--- MATERIAL SHOWN Enclosed Below ---

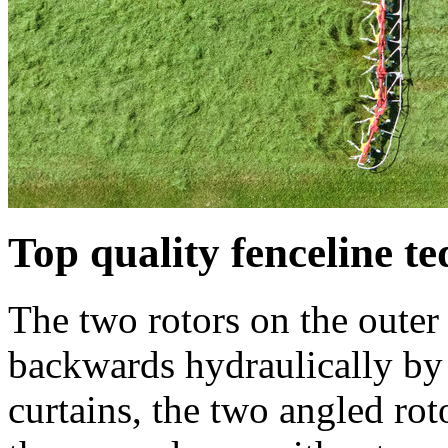
Top quality fenceline t
The two rotors on the outer
backwards hydraulically b
curtains, the two angled rot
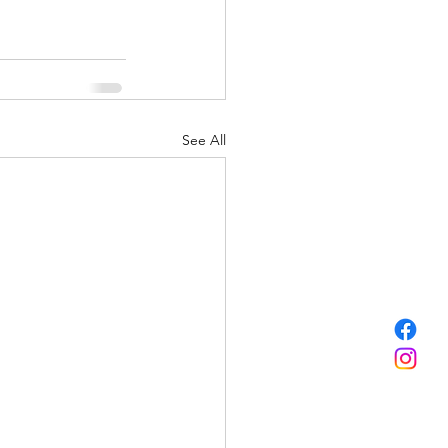
See All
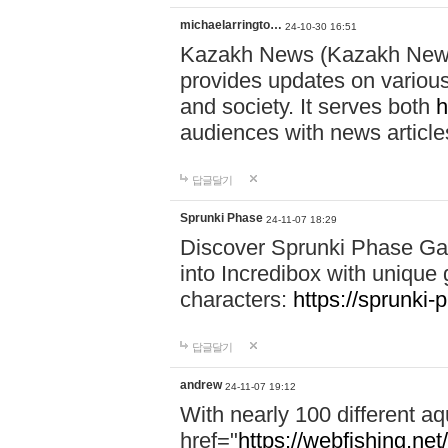
michaelarringto…
24-10-30 16:51
Kazakh News (Kazakh News 
provides updates on various 
and society. It serves both
h
audiences with news article
답글달기
Sprunki Phase
24-11-07 18:29
Discover Sprunki Phase Ga
into Incredibox with unique 
characters:
https://sprunki-
답글달기
andrew
24-11-07 19:12
With nearly 100 different aq
href="
https://webfishing.net/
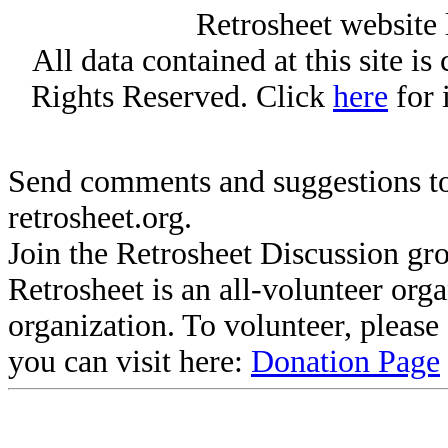
Retrosheet website 
All data contained at this site i
Rights Reserved. Click
here
for 
Send comments and suggestions to
retrosheet.org.
Join the Retrosheet Discussion gr
Retrosheet is an all-volunteer org
organization. To volunteer, pleas
you can visit here:
Donation Page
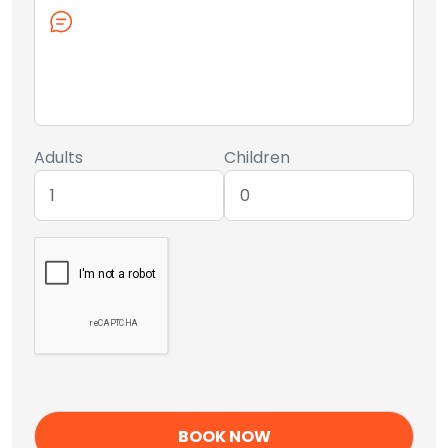
Adults
Children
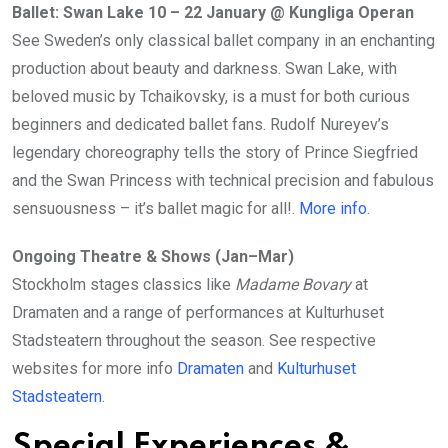
Ballet: Swan Lake 10 – 22 January @ Kungliga Operan
See Sweden’s only classical ballet company in an enchanting
production about beauty and darkness. Swan Lake, with
beloved music by Tchaikovsky, is a must for both curious
beginners and dedicated ballet fans. Rudolf Nureyev’s
legendary choreography tells the story of Prince Siegfried
and the Swan Princess with technical precision and fabulous
sensuousness – it’s ballet magic for all!.
More info
.
Ongoing Theatre & Shows (Jan–Mar)
Stockholm stages classics like
Madame Bovary
at
Dramaten and a range of performances at Kulturhuset
Stadsteatern throughout the season. See respective
websites for more info
Dramaten
and
Kulturhuset
Stadsteatern
.
Special Experiences &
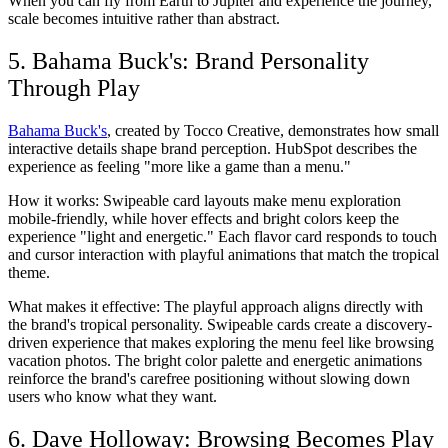
When you can fly from Earth to Jupiter and experience the journey,
scale becomes intuitive rather than abstract.
5. Bahama Buck's: Brand Personality
Through Play
Bahama Buck's
, created by Tocco Creative, demonstrates how small
interactive details shape brand perception. HubSpot describes the
experience as feeling "more like a game than a menu."
How it works:
Swipeable card layouts make menu exploration
mobile-friendly, while hover effects and bright colors keep the
experience "light and energetic." Each flavor card responds to touch
and cursor interaction with playful animations that match the tropical
theme.
What makes it effective:
The playful approach aligns directly with
the brand's tropical personality. Swipeable cards create a discovery-
driven experience that makes exploring the menu feel like browsing
vacation photos. The bright color palette and energetic animations
reinforce the brand's carefree positioning without slowing down
users who know what they want.
6. Dave Holloway: Browsing Becomes Play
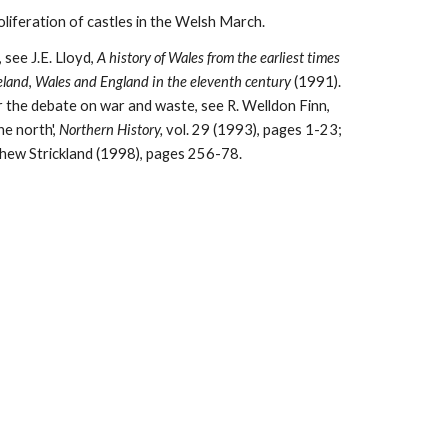
liferation of castles in the Welsh March.
see J.E. Lloyd, 
A history of Wales from the earliest times 
eland
, 
Wales and England in the eleventh century 
(1991). 
The printed Phillimore edition for Herefordshire has two valuable notes on the Welsh border (Introductory notes 1-2). For the debate on war and waste, see R. Welldon Finn, 
e north', 
Northern History, 
vol. 29 (1993), pages 1-23; 
hew Strickland (1998), pages 256-78.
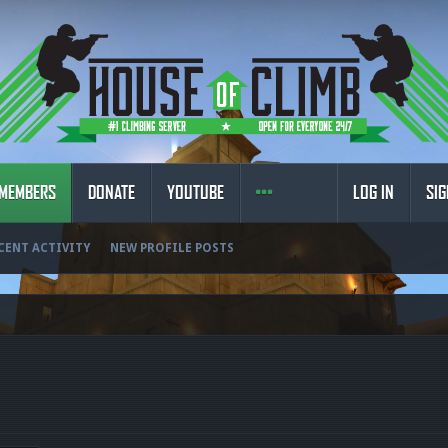
MEMBERS
DONATE
YOUTUBE
LOG IN
SIG
CENT ACTIVITY
NEW PROFILE POSTS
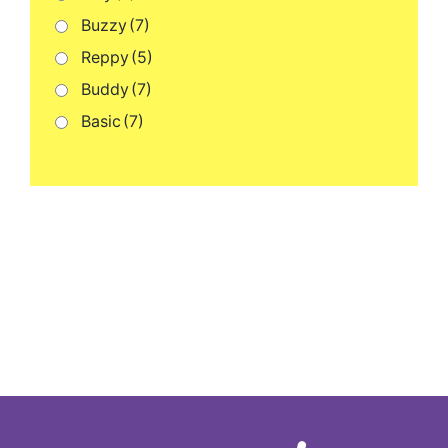
Buzzy
(7)
Reppy
(5)
Buddy
(7)
Basic
(7)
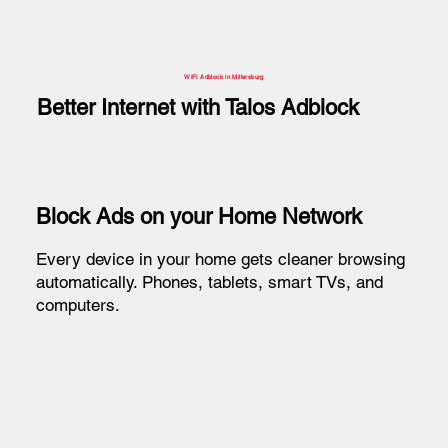
WiFi Adblock in Millersburg
Better Internet with Talos Adblock
Block Ads on your Home Network
Every device in your home gets cleaner browsing
automatically. Phones, tablets, smart TVs, and
computers.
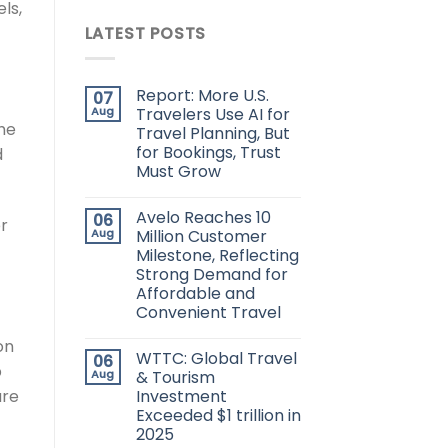
ls,
LATEST POSTS
Report: More U.S.
07
Aug
Travelers Use AI for
he
Travel Planning, But
for Bookings, Trust
d
Must Grow
Avelo Reaches 10
06
r
Aug
Million Customer
Milestone, Reflecting
Strong Demand for
Affordable and
Convenient Travel
on
WTTC: Global Travel
06
p
Aug
& Tourism
are
Investment
Exceeded $1 trillion in
2025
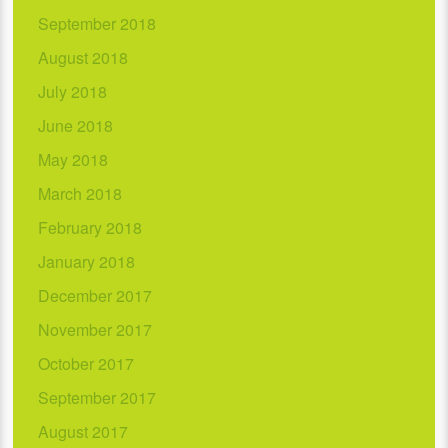
September 2018
August 2018
July 2018
June 2018
May 2018
March 2018
February 2018
January 2018
December 2017
November 2017
October 2017
September 2017
August 2017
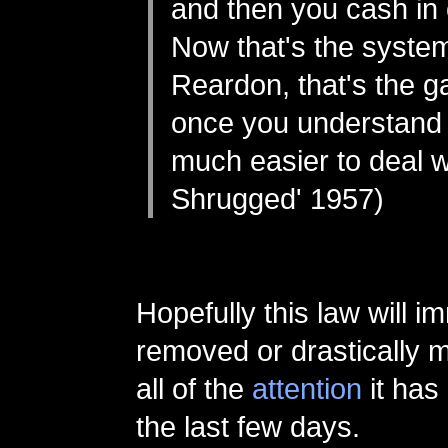
and then you cash in o
Now that's the system
Reardon, that's the 
once you understand it
much easier to deal wi
Shrugged' 1957)
Hopefully this law will i
removed or drastically m
all of the
attention
it has
the last few days.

--- End of Enclosed MATERIAL SHOWN ---

* _DESCRIPTION OF THE TASK_:
In the listing above, find each line with the word "Phase" and copy it.

* _TASK SOLUTION_:
Sprunki Phase
Discover Sprunki Phase Ga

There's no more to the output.